Today, we welcome a guest post from Unclutterer reader Anjali Prasertong. Thank you, Anjali, for coming up with such a terrific post to share with our readers!
As gas prices creep ever higher, rush-hour traffic clogs the streets and glaciers melt into the sea, I’m zipping through town on my scooter, car- and guilt-free. At least once a week I’m approached by a stranger curious about my scooter; many people, it seems, are looking to escape their cars. For those looking to reduce clutter in their lives, riding a scooter or motorcycle makes a lot of sense.
Unclutter your space
With a scooter and its limited under-seat storage, not only am I unable to accumulate the kind of clutter that used to fill my car, I’m also prevented from bringing more clutter into my life. It’s impossible to walk into a store looking for a light bulb and walk out with three bags of stuff I “remembered” I needed — I simply can’t carry it home. With under-seat space at a premium, I think more critically about my purchases and inevitably end up buying less.
Unclutter your mind
One unexpected benefit of riding a scooter or motorcycle is the focus it requires. As a rider, you must constantly be on the defensive, aware of your surroundings and free from distractions. No radio, no iPod, no cell phone, no trying to read the directions while simultaneously eating a sandwich and applying mascara. I find that having to be completely focused on what I am doing is meditative, leaving me feeling refreshed at the end of my commute instead of worn out. (The significant amount of time I save by skipping to the head of long lines of traffic helps, too.)
Unclutter the environment
My scooter, the popular and affordable Buddy 125, gets a whopping 90 mpg. Larger motorcycles are less fuel efficient, but still get more miles per gallon than some hybrid cars. According to a study by Piaggio, the makers of the Vespa scooter, if Americans used scooters for just 10 percent of their total mileage, we could reduce carbon dioxide emissions by 324 million pounds every day. You don’t have to quit driving cold-turkey in order to make a positive impact on the environment. Any time you choose to ride instead of drive, you’ll lighten the carbon load.
Plus, you’ll have more fun!

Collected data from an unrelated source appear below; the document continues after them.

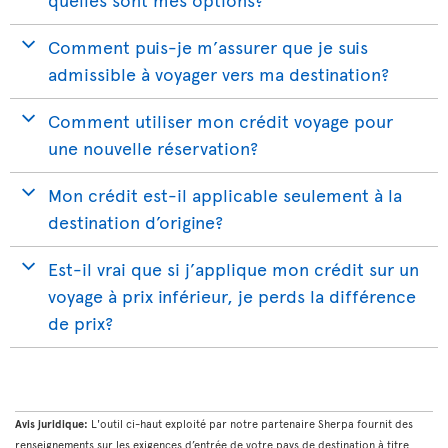
Comment puis-je m’assurer que je suis
admissible à voyager vers ma destination?
Comment utiliser mon crédit voyage pour
une nouvelle réservation?
Mon crédit est-il applicable seulement à la
destination d’origine?
Est-il vrai que si j’applique mon crédit sur un
voyage à prix inférieur, je perds la différence
de prix?
Avis juridique:
L'outil ci-haut exploité par notre partenaire Sherpa fournit des
renseignements sur les exigences d’entrée de votre pays de destination à titre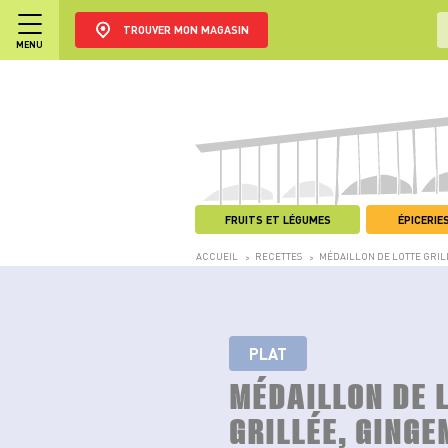
TROUVER MON MAGASIN
MENU
FRUITS ET LÉGUMES
ÉPICERIES
ACCUEIL
RECETTES
MÉDAILLON DE LOTTE GRIL
>
>
PLAT
MÉDAILLON DE 
GRILLÉE, GINGE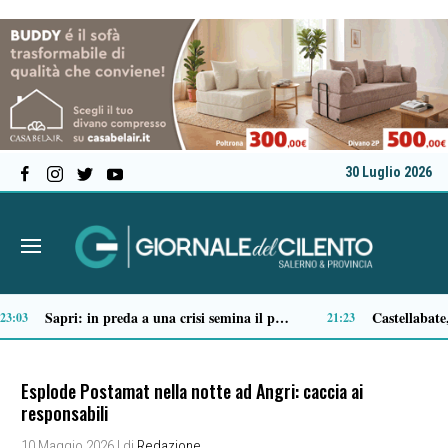
30 Luglio 2026
Ascea, nuova giunta per Sansone: Filippo Dragone vicesindaco, Egidio Criscuolo assessore ai Lavori Pubblici
Tortorella celebra la Fiera di San Basilio: tra antichi mestieri, bestiame e la musica della Bandabardò
14:51
14:49
Esplode Postamat nella notte ad Angri: caccia ai
responsabili
10 Maggio 2026
| di
Redazione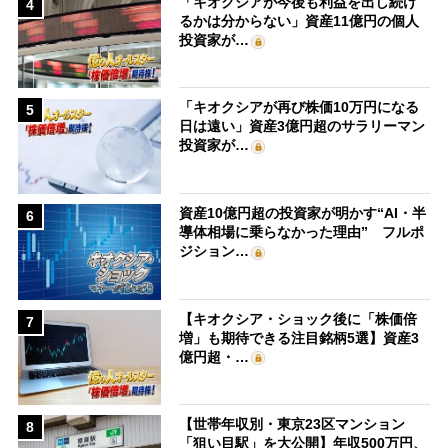
「キオクシアが今後も利益を出し続け
4
るかは分からない」資産11億円の個人
投資家が…
「キオクシアが再び株価10万円になる
5
日は遠い」資産3億円超のサラリーマン
投資家が…
資産10億円超の投資家が明かす“AI・半
6
導体相場に乗らなかった理由” フルポ
ジション…
【キオクシア・ショック後に「株価倍
7
増」も期待できる注目銘柄5選】資産3
億円超・…
【世帯年収別・東京23区マンション
8
「狙い目駅」を大公開】年収500万円、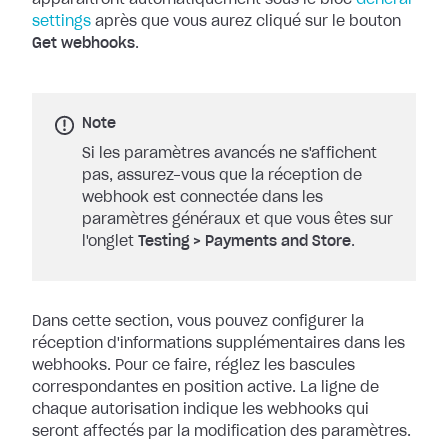
apparaîtront automatiquement sous le bloc
General
settings
après que vous aurez cliqué sur le bouton
Get
webhooks
.
Note
Si les paramètres avancés ne s'affichent
pas, assurez-vous que la réception de
webhook est connectée dans les
paramètres généraux et que vous êtes sur
l'onglet
Testing
>
Payments and Store
.
Dans cette section, vous pouvez configurer la
réception d'informations
supplémentaires dans les
webhooks. Pour ce faire, réglez les bascules
correspondantes en position active. La ligne de
chaque autorisation indique les
webhooks qui
seront affectés par la modification des paramètres.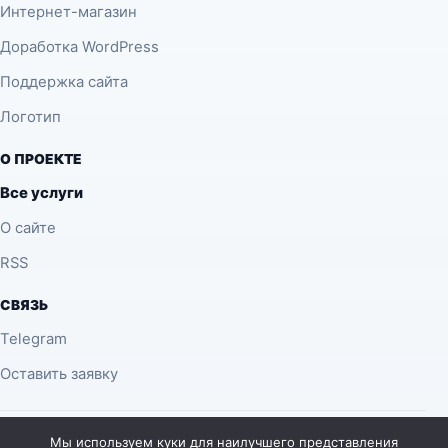
Интернет-магазин
Доработка WordPress
Поддержка сайта
Логотип
О ПРОЕКТЕ
Все услуги
О сайте
RSS
СВЯЗЬ
Telegram
Оставить заявку
© 2026 desing.com.ua — материалы о SEO, веб-дизайне,
Мы используем куки для наилучшего представления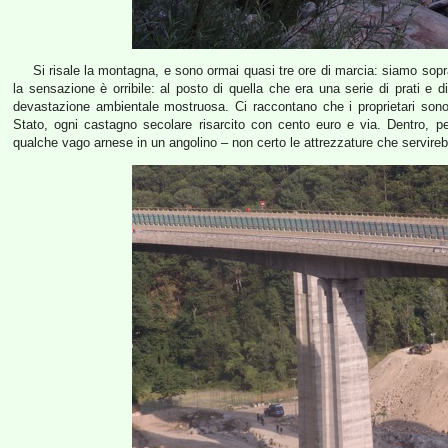
Si risale la montagna, e sono ormai quasi tre ore di marcia: siamo sopra
la sensazione è orribile: al posto di quella che era una serie di prati 
devastazione ambientale mostruosa. Ci raccontano che i proprietari sono s
Stato, ogni castagno secolare risarcito con cento euro e via. Dentro, per
qualche vago arnese in un angolino – non certo le attrezzature che servire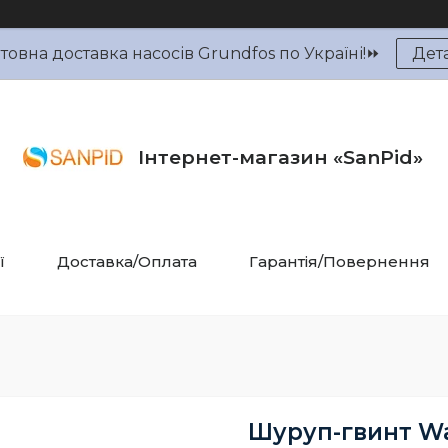
овна доставка насосів Grundfos по Україні!⏩
Дет
Інтернет-магазин «SanPid»
ї
Доставка/Оплата
Гарантія/Повернення
Шуруп-гвинт Wa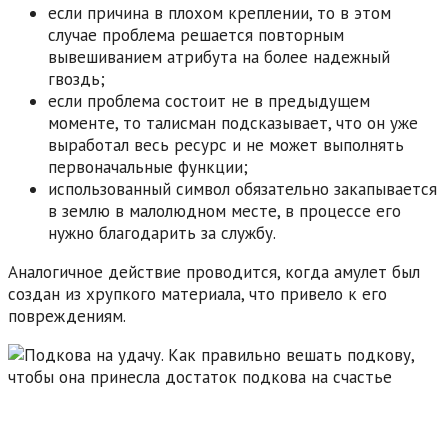
если причина в плохом креплении, то в этом
случае проблема решается повторным
вывешиванием атрибута на более надежный
гвоздь;
если проблема состоит не в предыдущем
моменте, то талисман подсказывает, что он уже
выработал весь ресурс и не может выполнять
первоначальные функции;
использованный символ обязательно закапывается
в землю в малолюдном месте, в процессе его
нужно благодарить за службу.
Аналогичное действие проводится, когда амулет был
создан из хрупкого материала, что привело к его
повреждениям.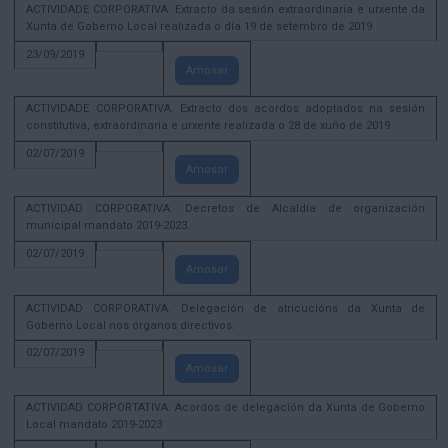
ACTIVIDADE CORPORATIVA. Extracto da sesión extraordinaria e urxente da
Xunta de Goberno Local realizada o día 19 de setembro de 2019
23/09/2019
Amosar
ACTIVIDADE CORPORATIVA. Extracto dos acordos adoptados na sesión
constitutiva, extraordinaria e urxente realizada o 28 de xuño de 2019
02/07/2019
Amosar
ACTIVIDAD CORPORATIVA. Decretos de Alcaldía de organización
municipal mandato 2019-2023.
02/07/2019
Amosar
ACTIVIDAD CORPORATIVA. Delegación de atricucións da Xunta de
Goberno Local nos órganos directivos.
02/07/2019
Amosar
ACTIVIDAD CORPORTATIVA. Acordos de delegación da Xunta de Goberno
Local mandato 2019-2023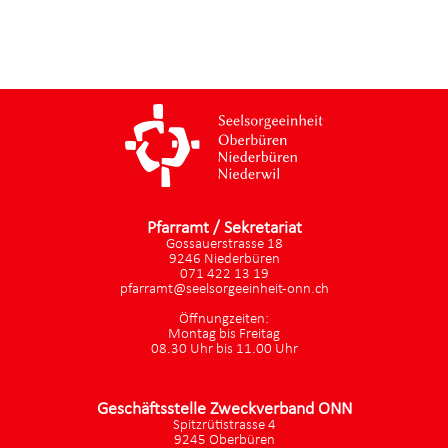
Pfarramt / Sekretariat
Gossauerstrasse 18
9246 Niederbüren
071 422 13 19
pfarramt@seelsorgeeinheit-onn.ch
Öffnungzeiten:
Montag bis Freitag
08.30 Uhr bis 11.00 Uhr
Geschäftsstelle Zweckverband ONN
Spitzrütistrasse 4
9245 Oberbüren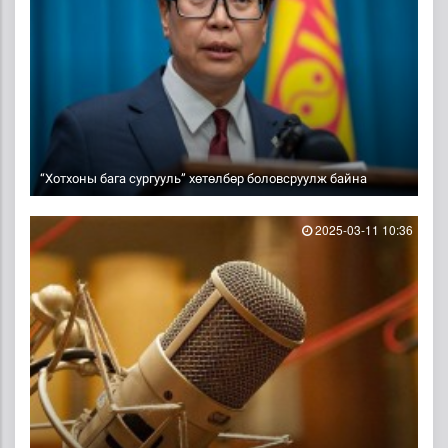
“Хотхоны бага сургууль” хөтөлбөр боловсруулж байна
2025-03-11 10:36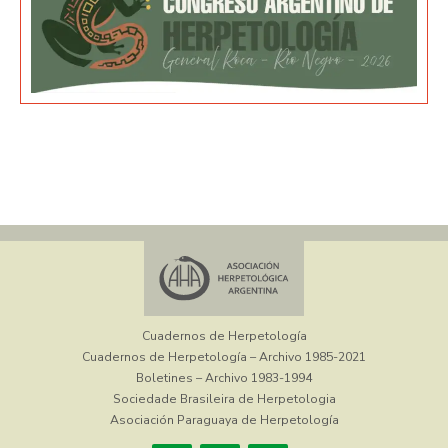
Cuadernos de Herpetología
Cuadernos de Herpetología – Archivo 1985-2021
Boletines – Archivo 1983-1994
Sociedade Brasileira de Herpetologia
Asociación Paraguaya de Herpetología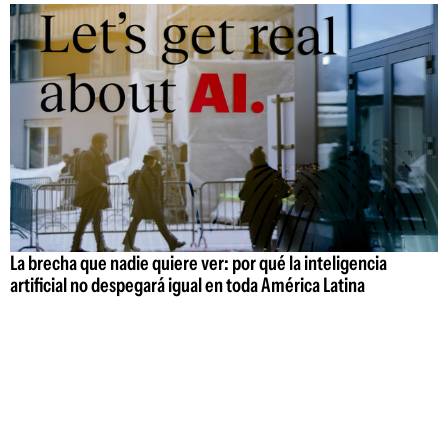
La brecha que nadie quiere ver: por qué la inteligencia
artificial no despegará igual en toda América Latina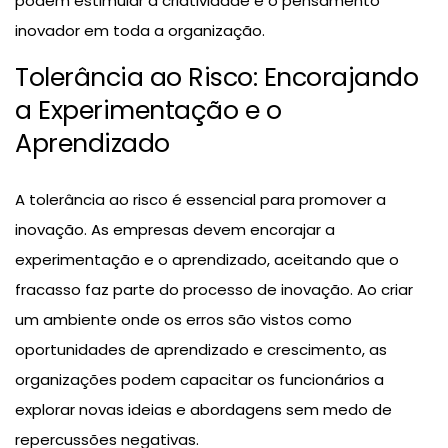
podem estimular a criatividade e o pensamento
inovador em toda a organização.
Tolerância ao Risco: Encorajando
a Experimentação e o
Aprendizado
A tolerância ao risco é essencial para promover a
inovação. As empresas devem encorajar a
experimentação e o aprendizado, aceitando que o
fracasso faz parte do processo de inovação. Ao criar
um ambiente onde os erros são vistos como
oportunidades de aprendizado e crescimento, as
organizações podem capacitar os funcionários a
explorar novas ideias e abordagens sem medo de
repercussões negativas.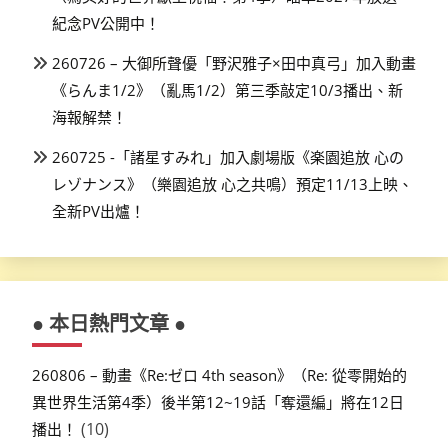
紀念PV公開中！
260726 – 大御所聲優「野沢雅子×田中真弓」加入動畫
《らんま1/2》（亂馬1/2）第三季敲定10/3播出、新
海報解禁！
260725 -「諸星すみれ」加入劇場版《楽園追放 心の
レゾナンス》（樂園追放 心之共鳴）預定11/13上映、
全新PV出爐！
● 本日熱門文章 ●
260806 – 動畫《Re:ゼロ 4th season》（Re: 從零開始的
異世界生活第4季）後半第12~19話「奪還編」將在12日
(10)
播出！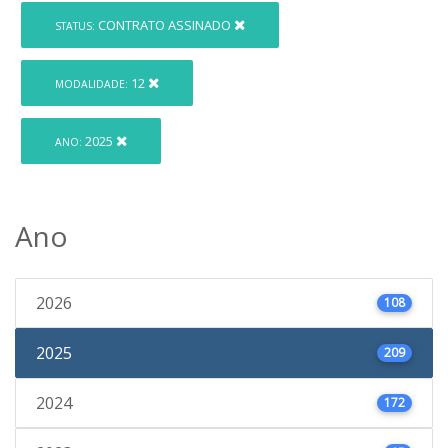
CONTRATO ASSINADO
STATUS:
12
MODALIDADE:
2025
ANO:
Ano
2026
108
2025
209
2024
172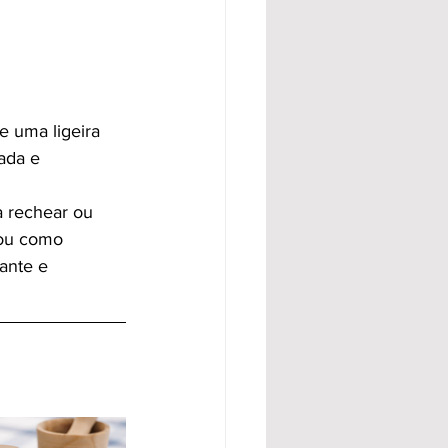
e uma ligeira
ada e 
a rechear ou
 ou como 
ante e 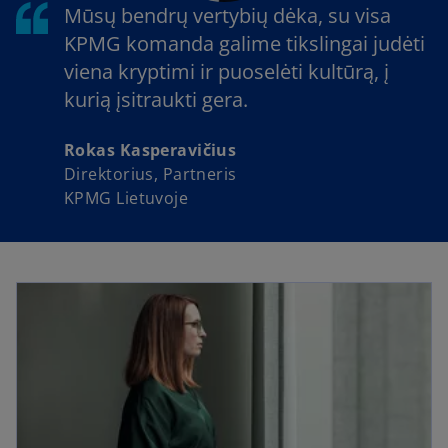
Mūsų bendrų vertybių dėka, su visa
KPMG komanda galime tikslingai judėti
viena kryptimi ir puoselėti kultūrą, į
kurią įsitraukti gera.
Rokas Kasperavičius
Direktorius, Partneris
KPMG Lietuvoje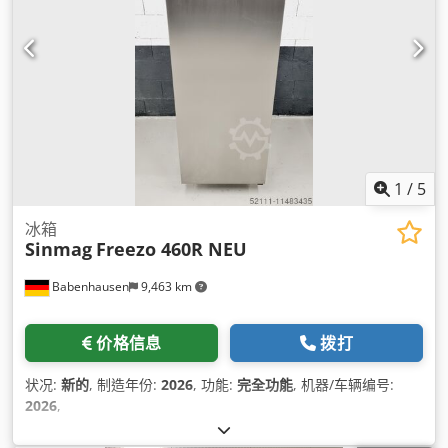
1
/
5
冰箱
Sinmag
Freezo 460R NEU
Babenhausen
9,463 km
价格信息
拨打
状况:
新的
, 制造年份:
2026
, 功能:
完全功能
, 机器/车辆编号:
2026
,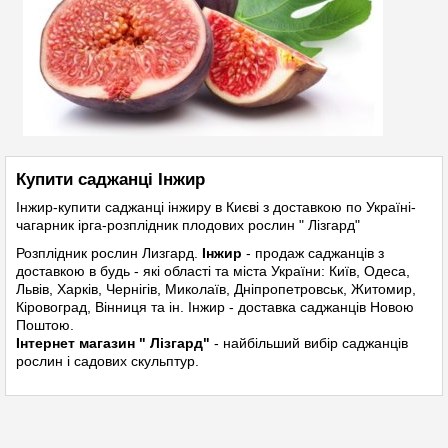
Купити саджанці Інжир
Інжир-купити саджанці інжиру в Києві з доставкою по Україні-
чагарник ірга-розплідник плодових рослин " Лізгард"
Розплідник рослин
Лизгард.
Інжир
- продаж саджанців з
доставкою в будь - які області та міста України: Київ, Одеса,
Львів, Харків, Чернігів, Миколаїв, Дніпропетровськ, Житомир,
Кіровоград, Вінниця та ін. Інжир - доставка саджанців Новою
Поштою.
Інтернет магазин " Лізгард"
- найбільший вибір саджанців
рослин і садових скульптур.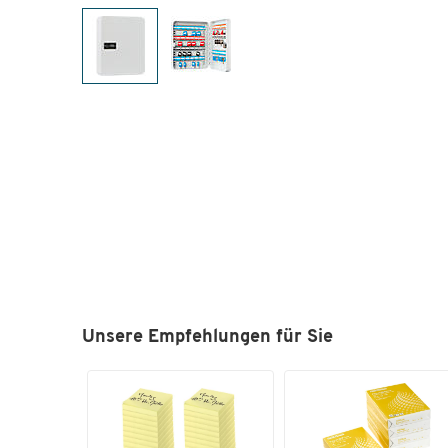
Unsere Empfehlungen für Sie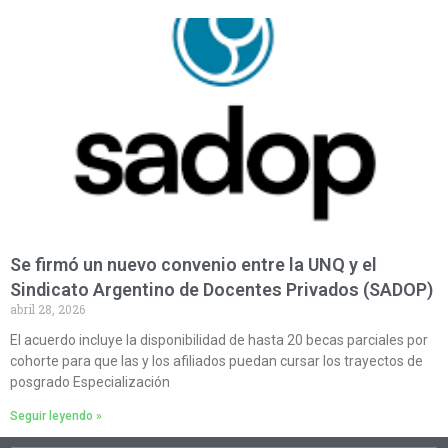
Se firmó un nuevo convenio entre la UNQ y el
Sindicato Argentino de Docentes Privados (SADOP)
abril 28, 2026
El acuerdo incluye la disponibilidad de hasta 20 becas parciales por
cohorte para que las y los afiliados puedan cursar los trayectos de
posgrado Especialización
Seguir leyendo »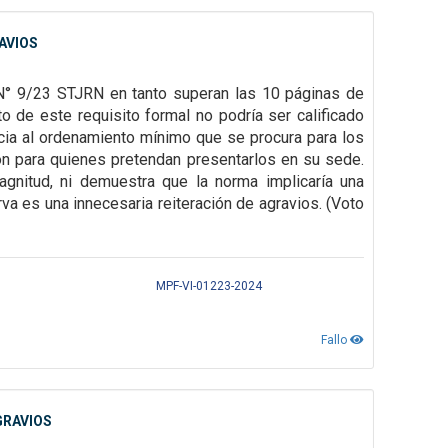
AVIOS
N° 9/23 STJRN en tanto superan las 10 páginas de
to de este requisito formal no podría ser
calificado
cia al
ordenamiento mínimo que se procura para los
ón para quienes pretendan presentarlos en su sede.
magnitud, ni demuestra que la
norma implicaría una
va es una innecesaria reiteración de agravios.
(Voto
MPF-VI-01223-2024
Fallo
GRAVIOS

During the sunny days of spring, there’s nothing I like better than hopping on my scooter for a jaunt around town — even just to run errands. Being out in the open rather than locked in my car makes me feel more connected with my surroundings, experiencing the world around me instead of observing it through a windshield.
If you do decide to give riding a try, make sure to take a safety course through the Motorcycle Safety Foundation, and always wear a Department of Transportation-approved helmet. Happy riding!